For the last 3-4 years people have predicted a bad winter. I guess they'll be right one of these days. 

Summer has been that bad, we can hardly have a bad winter too surely?


----------



## muzzer (Feb 13, 2011)

Soul boy 68 said:


> What wax is this Muzzer? sounds good.


It's a prototype from Obsession Wax, and it is a good one. Jay keeps planning on changing it to refine it but other stuff gets in his way :lol:

However i can say that it will be designed to last 6 months as a minimum, i've had 34 - 36 weeks out of mine and i think Jack had 24 or thereabouts from his sample so it hits the required durability :thumb:


----------



## Pittsy (Jun 14, 2014)

I am definitely getting some more washcoat, i reckon its gonna be great for over the winter:thumb:
Apart from that its a toss up between Fusso and BSD or maybe hybrid 86, not decided yet


----------



## cossiecol (Jun 29, 2014)

Probably doing mine at the start of Oct.

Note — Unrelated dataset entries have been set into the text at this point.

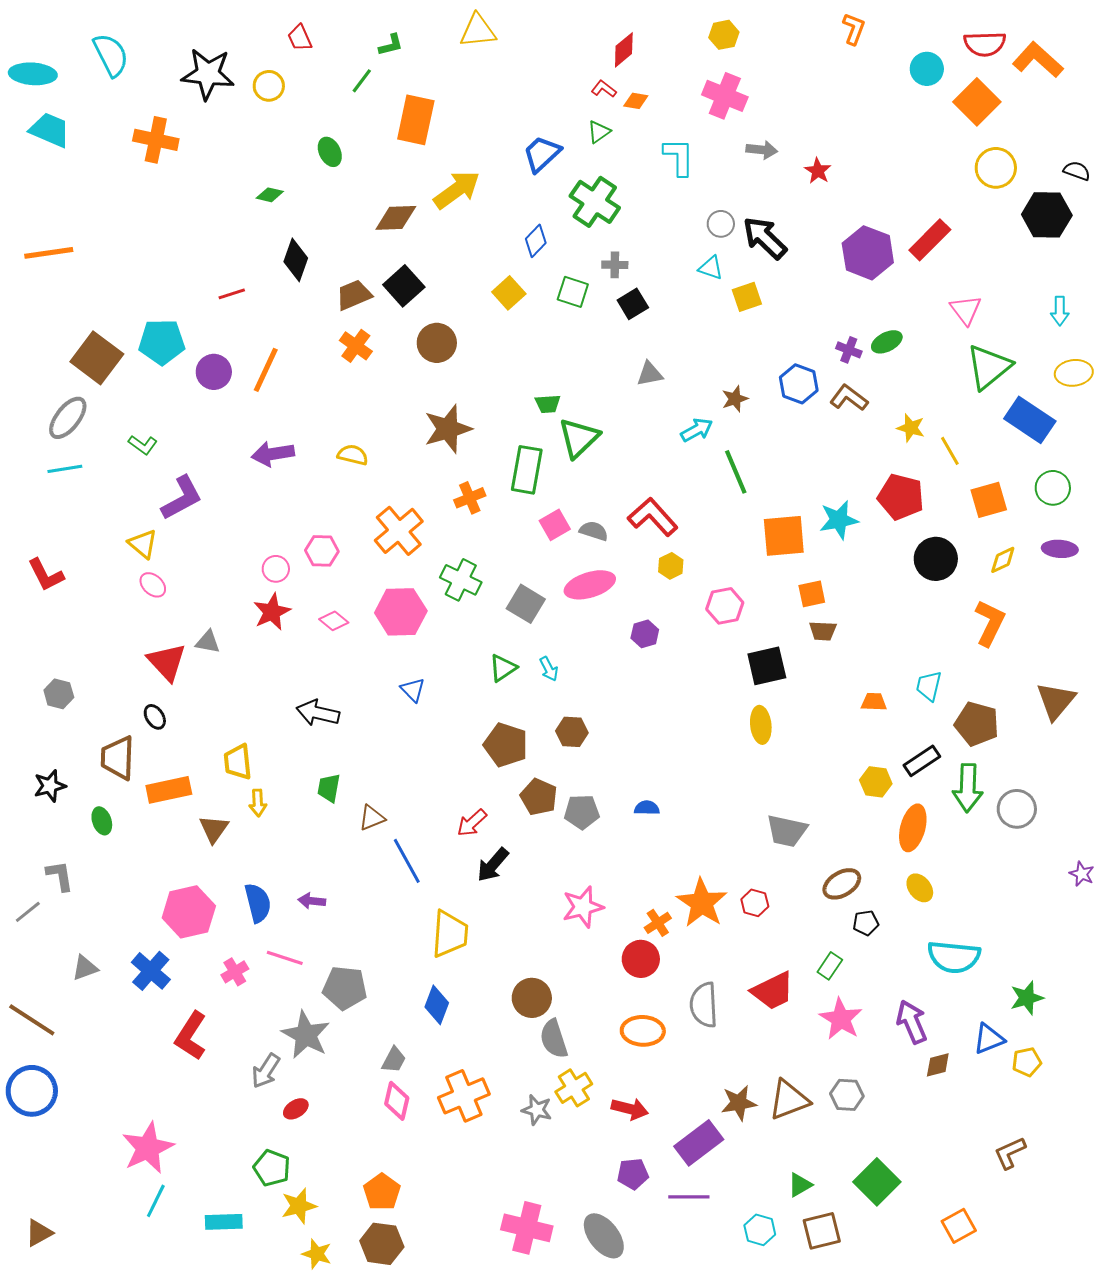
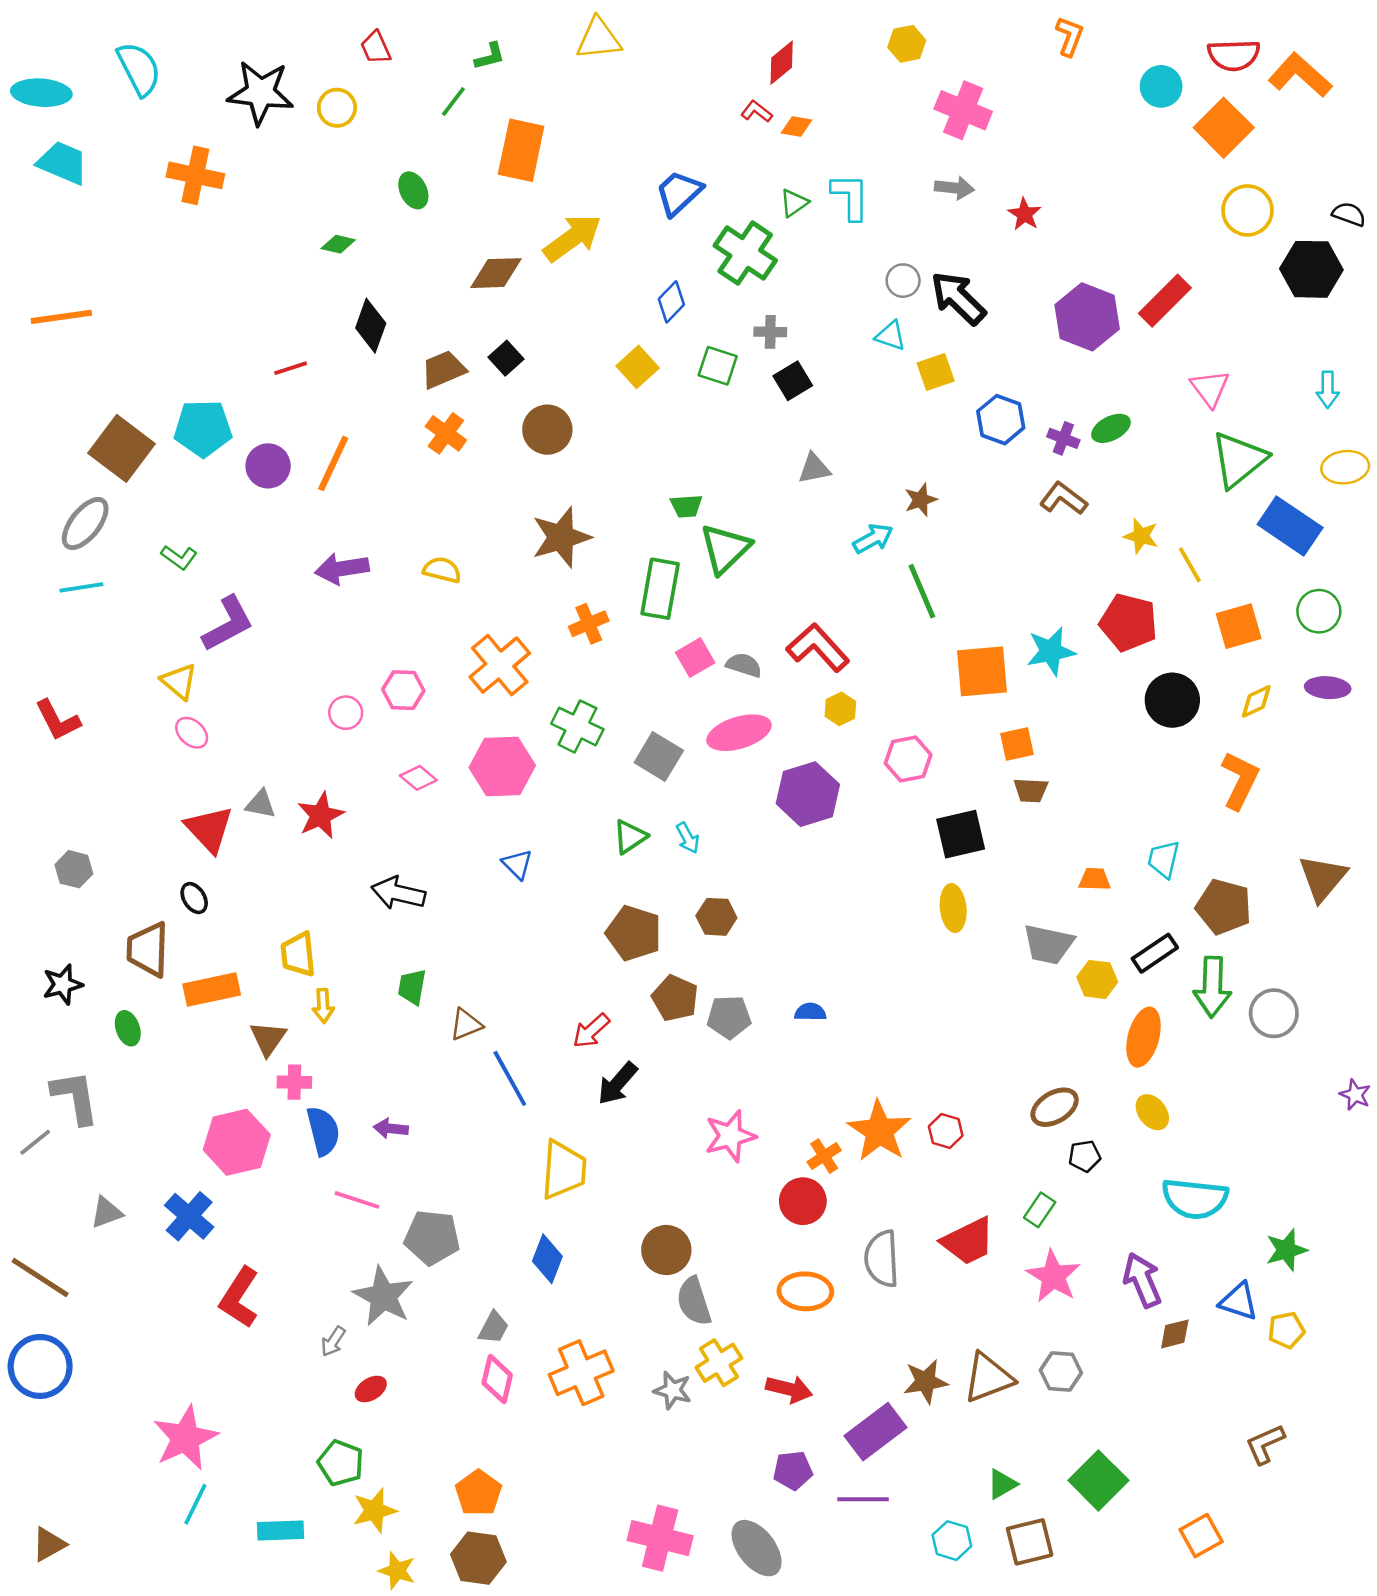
pink cross: (725, 96) -> (963, 110), moved
green triangle: (599, 132) -> (794, 203), moved
black square: (404, 286) -> (506, 358), size x0.7
blue hexagon: (799, 384) -> (1001, 420), moved
red star: (272, 612) -> (321, 815), moved
purple hexagon: (645, 634) -> (808, 794), size x1.8
gray trapezoid: (787, 831) -> (1048, 944), moved
gray L-shape: (60, 876) -> (75, 1097), size x1.4
pink cross: (235, 972) -> (294, 1082), moved, turned 32
blue triangle: (989, 1039) -> (1239, 1301), turned 40
gray arrow: (266, 1071) -> (333, 1341), size x0.7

Going for 3 coats of Ammo Skin, followed by either a few coats of 476s or Spirit.


----------



## OvEr_KiLL (Mar 2, 2015)

looks like 2 layers of af spirit for me hopefully tomorrow or when its not raining  on top of either af tripple or af tripple and ultra glaze, il see how it looks first with tripple
edit. also wheels will be de ironed and cleaned followed by 2 layers of raceglaze nano wheel seal


----------



## -Kev- (Oct 30, 2007)

The Fiestas coated with SiRamik on the paint, Nanolex ultra on the windscreen and Gtechniq G1 on the other glass, wheels will get coated once refurbished. Think im sorted for winter lol


----------



## shane_ctr (Dec 17, 2006)

I applied mine last week 1 coat of AF Tripple, followed by 2 layers of Collinte and it looks fantastic. I was thinking of of using Gyeon wetcoat over the winter will this work over the top?


----------



## AndyA4TDI (May 7, 2012)

Sonax PNS, FK1000P, 476s, Tough Coat, C2V3 , can't decide, lol


----------



## Hufty (Apr 27, 2015)

I bought some bouncers fortify recently anyone any tips on prep and coats 1 or 2 I can't imagine going weeks without applying something to my car, the longest I've gone is 2 weeks without washing it.


----------



## steve_07 (Apr 10, 2015)

I don't mind waxing often so I'm going to give my car a nice coat of Obsession Wax Waxstock 2015 for the winter. Who says you can't use a show wax in the winter haha


----------



## muzzer (Feb 13, 2011)

Will have to do the wifes car too, with C2V3 that svended was kind enough to send me a sample of.


----------



## Pittsy (Jun 14, 2014)

Anyone used dodo SN for winter? Was having a sort out and found some in the shed


----------



## turbosnoop (Apr 14, 2015)

Fusso or 476. Fusso seemed much more glossy than I think I remember 476 being when I last used it


----------



## steve_07 (Apr 10, 2015)

Yes 476 isn't very glossy at all that's the thing I don't like about it. I like my car to look like it's been waxed. On the other side it is very durable


----------



## Guitarjon (Jul 13, 2012)

That reminds me... I really need to sort out my bmw.


----------



## salow3 (Mar 8, 2015)

steve_07 said:


> Yes 476 isn't very glossy at all that's the thing I don't like about it. I like my car to look like it's been waxed. On the other side it is very durable


This is wearing 476. Looks pretty glossy to me.


----------



## matty.h95 (Apr 10, 2014)

for my wax its either 476 or 12 month protection from soft 99 I cant decide, any help ? I've noticed on the lower part of my car no there is no wax at all after bout 2-3 weeks and i'm using armor all better that wax. ( also got a bit of soft 99 mirror shine)


----------



## steve_07 (Apr 10, 2015)

Samsince1992 said:


> This is wearing 476. Looks pretty glossy to me.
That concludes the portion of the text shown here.